Job werkte als croupier in het kleine Golden Ten casino in Berg en Dal. Het was een rustige avond zoals gewoonlijk, totdat er plotseling een harde klap van de voordeur klonk. Job keek verschrikt op en zag de loop van een wapen om de hoek verschijnen. Meteen realiseerde hij zich dat er een overval gaande was.
In een reflex dook Job onder de roulettetafeltafel en hield zijn adem in. De adrenaline gierde door zijn aderen terwijl hij angstig afwachtte wat er zou gebeuren. Tot zijn grote opluchting hoorde hij een rustige stem naast zich: “Kom maar tegen me aan liggen.” Het was een wat gezette, maar lieve vrouw die ook had geschuild onder de tafel. Zonder aarzelen kroop Job tegen haar aan, wetende dat hij aan haar zijde veilig was.
Echter, zijn portemonnee met best veel geld stak uit en een van de overvallers stond er met zijn voet tegenaan. Job hield zijn adem in, in de hoop dat de dief zijn portemonnee niet zou doorzoeken. Gelukkig ging de overvaller voor de geldbunker die in de tafel zat, niet wetende dat die net was geleegd en de portemonnee een betere optie zou zijn. Een van de andere overvallers pakte in de tussentijd het horloge van collega Albert, die nog stoer riep: doe eens rustig man.

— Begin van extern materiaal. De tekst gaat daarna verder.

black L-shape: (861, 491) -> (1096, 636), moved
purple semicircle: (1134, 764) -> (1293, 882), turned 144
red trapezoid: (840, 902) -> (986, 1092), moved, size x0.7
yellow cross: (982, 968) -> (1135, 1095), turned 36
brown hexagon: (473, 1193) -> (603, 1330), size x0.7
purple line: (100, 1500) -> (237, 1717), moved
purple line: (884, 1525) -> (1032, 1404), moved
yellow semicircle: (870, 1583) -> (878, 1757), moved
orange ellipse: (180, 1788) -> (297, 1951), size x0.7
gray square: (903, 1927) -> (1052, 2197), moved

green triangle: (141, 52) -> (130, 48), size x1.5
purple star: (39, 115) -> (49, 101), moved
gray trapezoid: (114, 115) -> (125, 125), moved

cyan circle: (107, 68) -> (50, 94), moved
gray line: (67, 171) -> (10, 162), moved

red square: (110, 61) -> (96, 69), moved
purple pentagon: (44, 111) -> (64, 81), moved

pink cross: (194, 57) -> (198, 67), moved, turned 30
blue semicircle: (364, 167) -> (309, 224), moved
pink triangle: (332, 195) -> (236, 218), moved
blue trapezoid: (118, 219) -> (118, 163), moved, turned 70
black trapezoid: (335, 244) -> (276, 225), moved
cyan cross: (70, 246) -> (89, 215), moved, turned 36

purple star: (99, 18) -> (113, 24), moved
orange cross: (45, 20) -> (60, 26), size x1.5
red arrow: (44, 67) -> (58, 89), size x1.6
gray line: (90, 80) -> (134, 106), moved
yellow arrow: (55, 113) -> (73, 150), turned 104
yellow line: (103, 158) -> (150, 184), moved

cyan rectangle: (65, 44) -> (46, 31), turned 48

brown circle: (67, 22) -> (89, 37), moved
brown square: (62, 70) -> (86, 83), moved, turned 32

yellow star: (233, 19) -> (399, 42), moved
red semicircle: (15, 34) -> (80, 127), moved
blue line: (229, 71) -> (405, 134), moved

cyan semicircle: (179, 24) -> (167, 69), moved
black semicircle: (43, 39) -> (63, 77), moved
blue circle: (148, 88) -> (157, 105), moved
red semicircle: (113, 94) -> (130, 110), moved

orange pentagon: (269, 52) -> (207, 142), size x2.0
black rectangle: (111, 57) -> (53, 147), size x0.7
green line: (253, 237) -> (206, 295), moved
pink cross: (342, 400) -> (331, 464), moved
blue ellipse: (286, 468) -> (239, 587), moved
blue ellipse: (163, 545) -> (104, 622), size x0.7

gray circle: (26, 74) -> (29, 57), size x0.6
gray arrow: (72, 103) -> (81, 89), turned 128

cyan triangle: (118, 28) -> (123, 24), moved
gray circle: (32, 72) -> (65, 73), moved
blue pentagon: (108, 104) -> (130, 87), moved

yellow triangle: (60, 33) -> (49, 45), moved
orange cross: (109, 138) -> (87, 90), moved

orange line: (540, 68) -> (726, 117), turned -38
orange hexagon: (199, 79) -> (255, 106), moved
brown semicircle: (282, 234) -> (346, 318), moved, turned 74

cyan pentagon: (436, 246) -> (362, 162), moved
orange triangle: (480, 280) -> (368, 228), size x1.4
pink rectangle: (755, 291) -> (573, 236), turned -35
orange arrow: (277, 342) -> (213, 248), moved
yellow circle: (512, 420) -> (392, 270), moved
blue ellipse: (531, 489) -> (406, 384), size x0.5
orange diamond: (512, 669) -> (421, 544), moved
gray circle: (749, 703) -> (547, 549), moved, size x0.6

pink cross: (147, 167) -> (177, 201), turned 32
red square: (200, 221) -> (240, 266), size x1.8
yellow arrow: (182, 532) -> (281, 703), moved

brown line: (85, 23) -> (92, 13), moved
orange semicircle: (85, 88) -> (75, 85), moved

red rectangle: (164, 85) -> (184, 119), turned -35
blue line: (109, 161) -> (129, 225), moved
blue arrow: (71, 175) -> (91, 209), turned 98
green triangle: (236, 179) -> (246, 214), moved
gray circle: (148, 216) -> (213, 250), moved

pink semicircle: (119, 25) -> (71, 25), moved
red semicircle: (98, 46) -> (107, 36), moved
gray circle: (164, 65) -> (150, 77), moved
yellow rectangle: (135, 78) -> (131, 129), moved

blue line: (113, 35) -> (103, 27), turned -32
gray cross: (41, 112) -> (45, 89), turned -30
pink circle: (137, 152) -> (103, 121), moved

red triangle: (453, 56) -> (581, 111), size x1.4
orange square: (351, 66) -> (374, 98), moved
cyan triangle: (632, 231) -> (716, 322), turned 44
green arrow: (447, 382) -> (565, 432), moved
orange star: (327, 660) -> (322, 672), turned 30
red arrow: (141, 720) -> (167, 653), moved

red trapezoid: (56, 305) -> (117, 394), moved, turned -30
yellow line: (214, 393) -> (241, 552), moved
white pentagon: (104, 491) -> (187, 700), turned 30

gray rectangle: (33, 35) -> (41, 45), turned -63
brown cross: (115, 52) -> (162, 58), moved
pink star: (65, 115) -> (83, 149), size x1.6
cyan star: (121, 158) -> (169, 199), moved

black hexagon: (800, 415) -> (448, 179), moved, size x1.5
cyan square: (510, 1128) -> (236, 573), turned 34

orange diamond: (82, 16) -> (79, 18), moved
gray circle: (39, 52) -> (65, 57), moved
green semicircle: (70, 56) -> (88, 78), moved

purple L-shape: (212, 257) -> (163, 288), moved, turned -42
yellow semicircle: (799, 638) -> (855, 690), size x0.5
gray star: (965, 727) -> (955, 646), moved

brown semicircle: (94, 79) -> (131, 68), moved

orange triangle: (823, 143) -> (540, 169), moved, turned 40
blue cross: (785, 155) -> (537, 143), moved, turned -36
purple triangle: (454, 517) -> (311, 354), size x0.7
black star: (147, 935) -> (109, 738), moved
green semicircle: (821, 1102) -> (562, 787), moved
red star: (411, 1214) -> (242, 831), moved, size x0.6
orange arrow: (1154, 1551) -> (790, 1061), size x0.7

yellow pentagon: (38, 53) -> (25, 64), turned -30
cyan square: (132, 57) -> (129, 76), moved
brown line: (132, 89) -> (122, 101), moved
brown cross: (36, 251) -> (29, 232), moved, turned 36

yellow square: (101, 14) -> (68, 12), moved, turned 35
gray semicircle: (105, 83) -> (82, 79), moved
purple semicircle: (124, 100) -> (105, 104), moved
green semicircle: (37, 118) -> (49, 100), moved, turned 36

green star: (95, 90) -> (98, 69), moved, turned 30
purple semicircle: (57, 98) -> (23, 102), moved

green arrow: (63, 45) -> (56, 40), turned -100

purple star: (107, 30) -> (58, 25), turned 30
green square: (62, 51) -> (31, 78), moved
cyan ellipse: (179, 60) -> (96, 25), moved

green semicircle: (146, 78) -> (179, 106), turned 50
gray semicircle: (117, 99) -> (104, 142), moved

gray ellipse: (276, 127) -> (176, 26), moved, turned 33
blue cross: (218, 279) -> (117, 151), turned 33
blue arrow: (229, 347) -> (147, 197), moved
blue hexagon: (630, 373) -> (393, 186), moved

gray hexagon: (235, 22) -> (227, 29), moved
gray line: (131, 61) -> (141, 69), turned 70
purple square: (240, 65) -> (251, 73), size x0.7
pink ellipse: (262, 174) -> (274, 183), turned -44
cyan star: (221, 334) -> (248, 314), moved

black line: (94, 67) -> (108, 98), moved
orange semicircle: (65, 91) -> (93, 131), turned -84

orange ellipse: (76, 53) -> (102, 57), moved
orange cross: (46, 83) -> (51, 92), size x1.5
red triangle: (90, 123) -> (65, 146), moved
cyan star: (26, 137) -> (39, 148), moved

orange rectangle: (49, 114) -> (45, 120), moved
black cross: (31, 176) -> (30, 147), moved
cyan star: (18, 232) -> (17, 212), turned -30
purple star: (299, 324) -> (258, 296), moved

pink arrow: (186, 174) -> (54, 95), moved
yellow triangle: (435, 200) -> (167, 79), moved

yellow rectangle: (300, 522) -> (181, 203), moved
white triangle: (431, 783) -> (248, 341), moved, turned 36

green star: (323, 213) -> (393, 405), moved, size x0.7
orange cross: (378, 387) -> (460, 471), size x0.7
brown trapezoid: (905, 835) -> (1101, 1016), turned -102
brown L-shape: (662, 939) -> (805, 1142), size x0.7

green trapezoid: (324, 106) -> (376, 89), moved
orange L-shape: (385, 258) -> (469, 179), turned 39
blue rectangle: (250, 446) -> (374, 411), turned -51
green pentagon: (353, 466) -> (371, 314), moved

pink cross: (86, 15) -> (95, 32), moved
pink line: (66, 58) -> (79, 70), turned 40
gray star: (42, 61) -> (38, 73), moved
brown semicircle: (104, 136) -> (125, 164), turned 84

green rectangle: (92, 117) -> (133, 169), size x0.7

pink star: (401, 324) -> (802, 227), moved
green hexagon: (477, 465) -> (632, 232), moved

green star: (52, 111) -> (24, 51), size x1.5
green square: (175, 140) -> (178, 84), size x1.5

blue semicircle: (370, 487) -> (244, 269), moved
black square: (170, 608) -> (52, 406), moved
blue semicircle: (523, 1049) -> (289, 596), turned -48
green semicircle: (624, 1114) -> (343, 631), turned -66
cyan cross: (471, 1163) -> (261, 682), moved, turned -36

De overvallers plunderden de kassa waar de vrouw van de Duitse baas haar dagopbrengst bewaarde. Zowel het geld als de waardevolle spullen werden meedogenloos weggenomen. De vrouw kon haar tranen en schreeuwen niet bedwingen.
Toen de overvallers waren verdwenen kwam een lieve Turkse speler naar voren om de ontroostbare vrouw te troosten. Hij sprak rustgevende woorden en probeerde haar te kalmeren te midden van de chaos. Maar net op dat moment kwam de baas de ruimte binnenstormen, woedend en verontwaardigd. Hij schreeuwde: “Blijf van mijn vrouw af!” en probeerde de troostende Turkse man aan te vliegen.
Er ontstond nog meer commotie in het casino. Mensen schreeuwden, riepen en probeerden de baas te kalmeren. Uiteindelijk werd hij door een paar collega’s weggehouden van de Turkse speler, die geen kwaad in de zin had gehad.
Na de overval was de sfeer in het casino gespannen en beladen. Job realiseerde zich dat hij genoeg had van de risico’s die gepaard gingen met zijn werk als croupier. Hij besloot om te stoppen bij de Golden Ten. Het was tijd voor een nieuwe start, een leven waarin hij niet constant bedreigd zou worden door geweld en misdaad.
Met een zwaar gemoed nam Job afscheid van zijn collega’s en het casino dat eens zijn tweede thuis was geweest. Hij keek nog een laatste keer om zich heen, nam een diepe zucht en stapte de deur uit, vastbesloten om een veiliger pad te bewandelen. Het leven had hem een harde les geleerd.
Een waargebeurd verhaal waarbij de namen zijn veranderd!